The Bitfinex exchange's misappropriation of funds to cover losses is a typical case of regulatory violation in the cryptocurrency industry that triggered market turmoil.
In its early years, Bitfinex relied on the Panama-based third-party payment processor Crypto Capital to handle user deposits and withdrawals. In 2018, this entity was frozen due to regulatory investigations, resulting in the seizure of $850 million in customer funds that Bitfinex had stored there. Bitfinex falsely claimed that the funds were merely protected and not lost, deliberately concealing the true situation that this substantial amount of money was difficult to recover.
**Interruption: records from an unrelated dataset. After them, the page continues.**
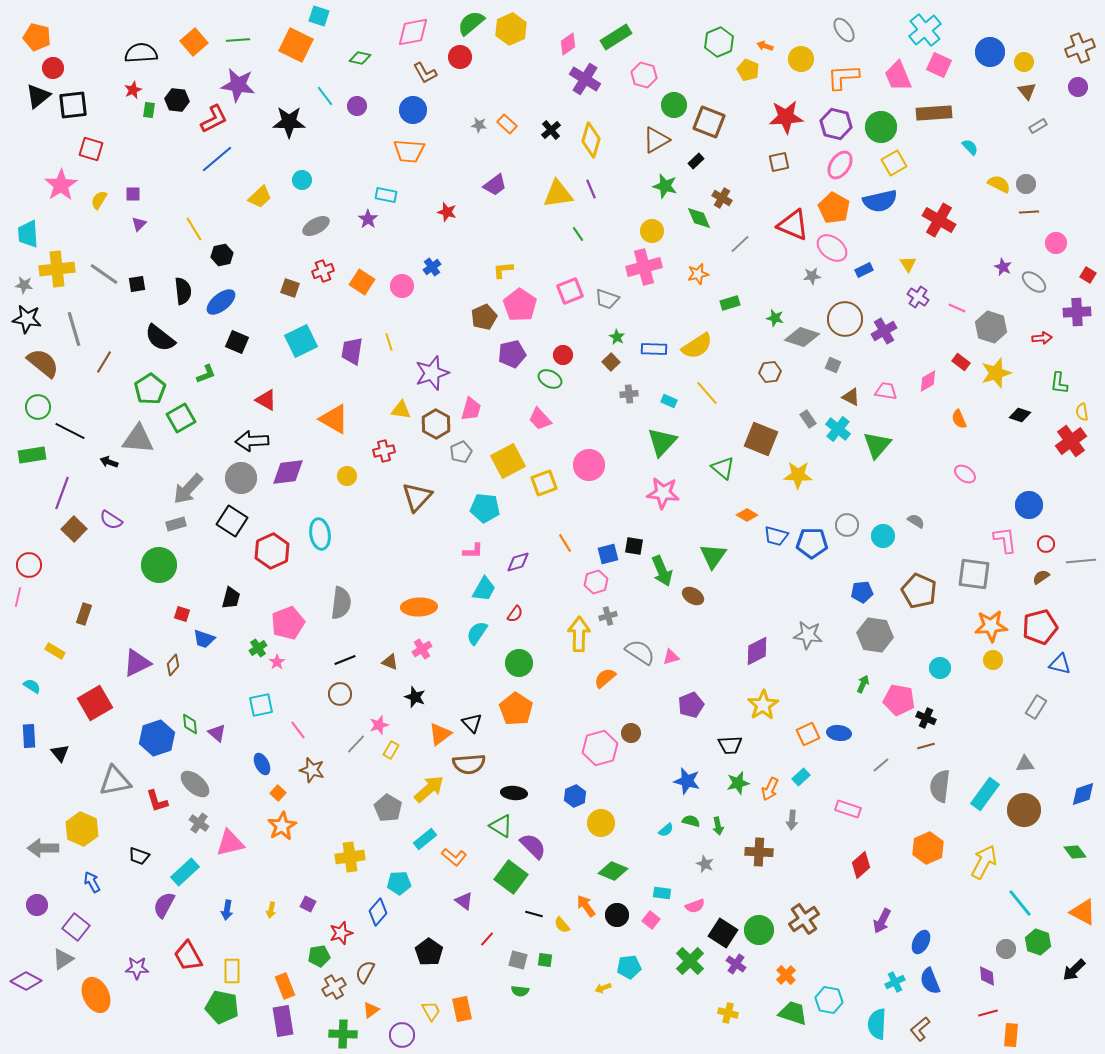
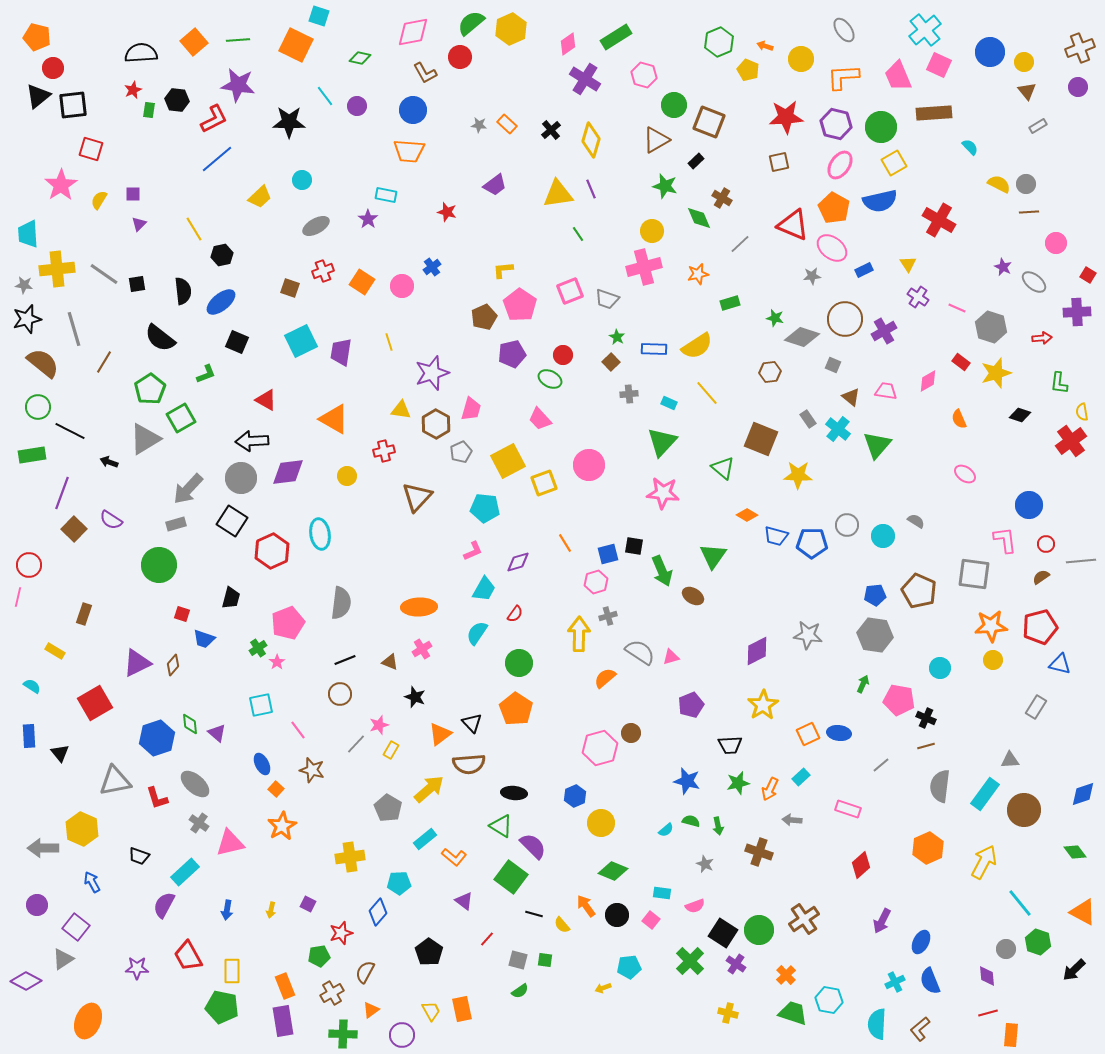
black star at (27, 319): rotated 24 degrees counterclockwise
purple trapezoid at (352, 351): moved 11 px left, 1 px down
brown triangle at (851, 397): rotated 12 degrees clockwise
cyan rectangle at (669, 401): moved 2 px down
gray triangle at (138, 439): moved 7 px right; rotated 36 degrees counterclockwise
pink L-shape at (473, 551): rotated 25 degrees counterclockwise
blue pentagon at (862, 592): moved 13 px right, 3 px down
gray triangle at (1025, 764): moved 15 px left, 4 px up
orange square at (278, 793): moved 2 px left, 4 px up
red L-shape at (157, 801): moved 3 px up
gray arrow at (792, 820): rotated 90 degrees clockwise
brown cross at (759, 852): rotated 16 degrees clockwise
brown cross at (334, 987): moved 2 px left, 6 px down
green semicircle at (520, 991): rotated 42 degrees counterclockwise
orange ellipse at (96, 995): moved 8 px left, 26 px down; rotated 48 degrees clockwise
Since Bitfinex and the issuer of USDT, Tether, are both part of iFinex and share a highly overlapping core management team, Bitfinex chose to misappropriate Tether's USDT reserves to fill this funding gap. It is important to note that Tether had previously claimed that every USDT was backed by a 1:1 reserve of US dollars, and this misappropriation directly broke that promise. To cover their tracks, both parties packaged this misappropriation as a related loan.
In April 2019, the New York State Attorney General's office intervened and filed a lawsuit, revealing the violations committed by both parties. The investigation also found that Tether's previous claims about USDT reserves had inconsistencies, such as temporarily depositing the corresponding funds on the same day the reserve report was released and then transferring hundreds of millions back to Bitfinex the next day. Subsequently, Tether quietly changed the wording on its official website from '1:1 dollar cash reserves' to a vague statement that included cash equivalents and other assets.
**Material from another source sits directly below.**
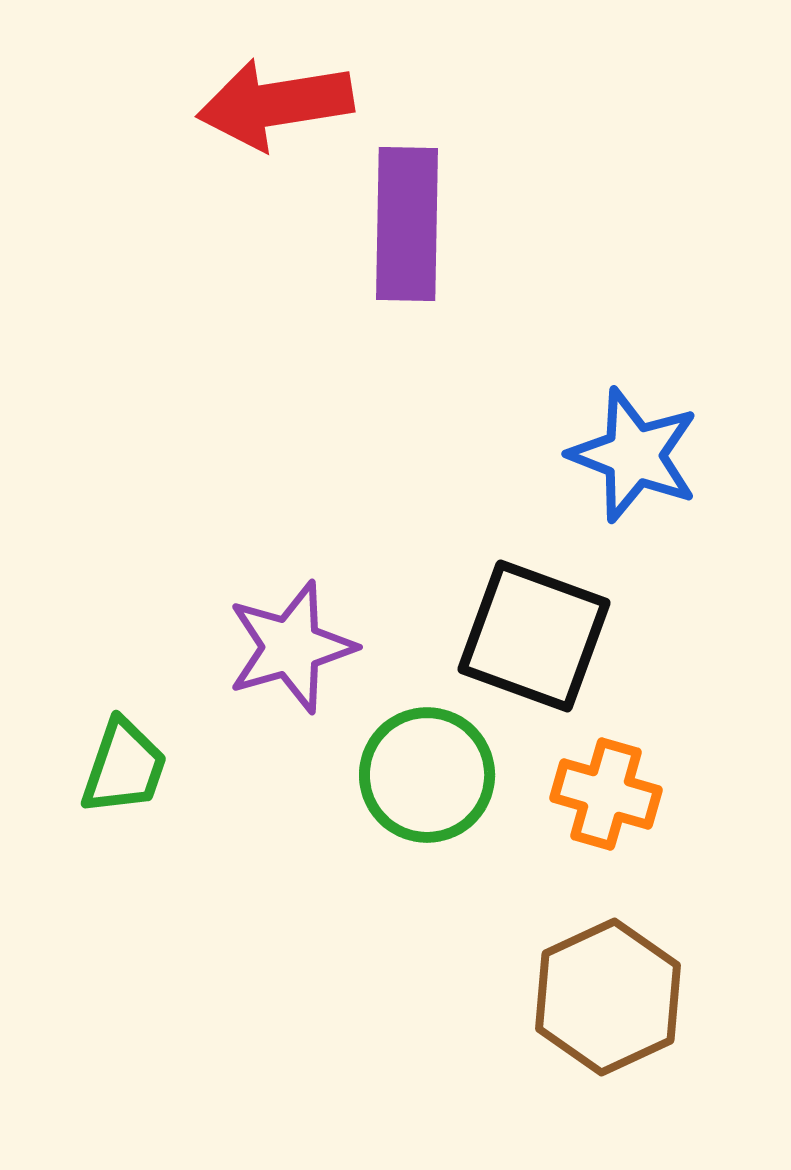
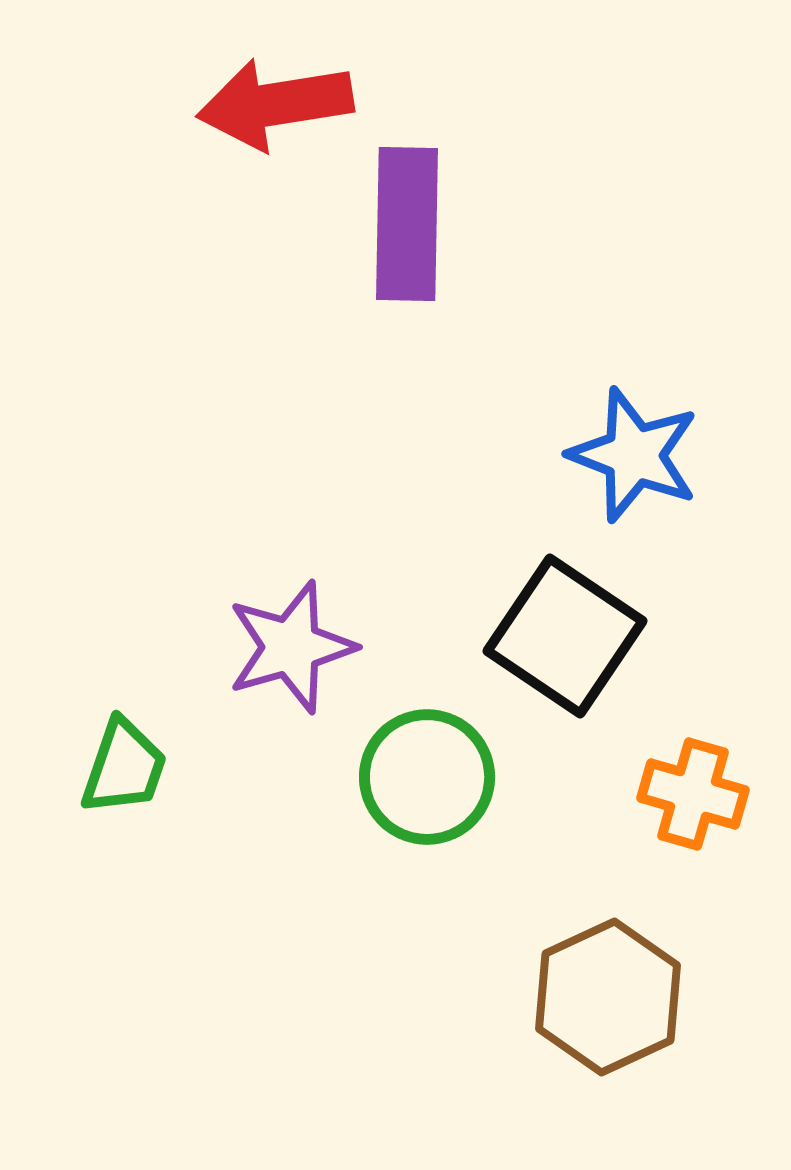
black square: moved 31 px right; rotated 14 degrees clockwise
green circle: moved 2 px down
orange cross: moved 87 px right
After the incident was exposed, the trust in the peg between USDT and the US dollar completely collapsed, triggering panic in the cryptocurrency market. Before and after the investigation results were disclosed, Bitcoin's 24-hour decline once exceeded 17%, and the market evaporated nearly $10 billion in value in a short time. Bitfinex users faced significant asset depreciation and withdrawal concerns, leading to a sharp decline in their assets. In February 2021, both parties reached a settlement with the New York prosecutors, paying a $18.5 million fine, and were required to disclose details of USDT reserve assets quarterly, as well as being prohibited from providing services to users in New York State.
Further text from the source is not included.